Page-level text extractions:
# # # # #

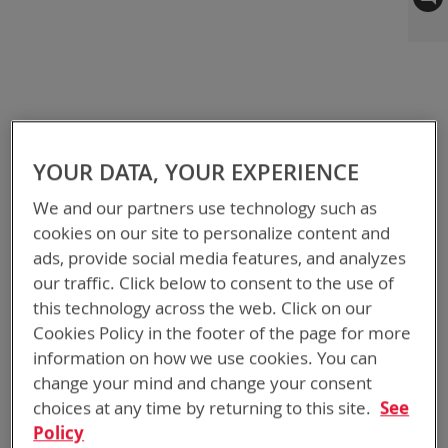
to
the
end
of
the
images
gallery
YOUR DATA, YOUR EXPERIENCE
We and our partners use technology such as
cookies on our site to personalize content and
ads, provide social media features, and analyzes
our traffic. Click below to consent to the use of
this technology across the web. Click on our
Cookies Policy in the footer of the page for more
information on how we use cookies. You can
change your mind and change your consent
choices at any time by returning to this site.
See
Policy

# # # # #

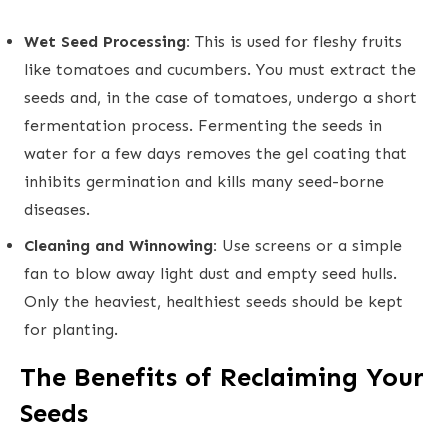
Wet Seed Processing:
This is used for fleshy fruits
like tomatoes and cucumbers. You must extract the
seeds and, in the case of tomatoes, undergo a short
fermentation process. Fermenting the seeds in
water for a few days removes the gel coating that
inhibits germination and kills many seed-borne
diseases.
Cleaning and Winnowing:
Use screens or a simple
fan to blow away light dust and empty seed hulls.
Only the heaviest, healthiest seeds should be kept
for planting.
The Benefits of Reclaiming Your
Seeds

# # # # #

Description of the task
From the entries above, print the lines beginning at the one with "fermentation process. Fermenting the seeds in" and stopping after the one with "fan to blow", exactly as written and with nothing else.

Solution to the exercise
fermentation process. Fermenting the seeds in
water for a few days removes the gel coating that
inhibits germination and kills many seed-borne
diseases.
Cleaning and Winnowing:
Use screens or a simple
fan to blow away light dust and empty seed hulls.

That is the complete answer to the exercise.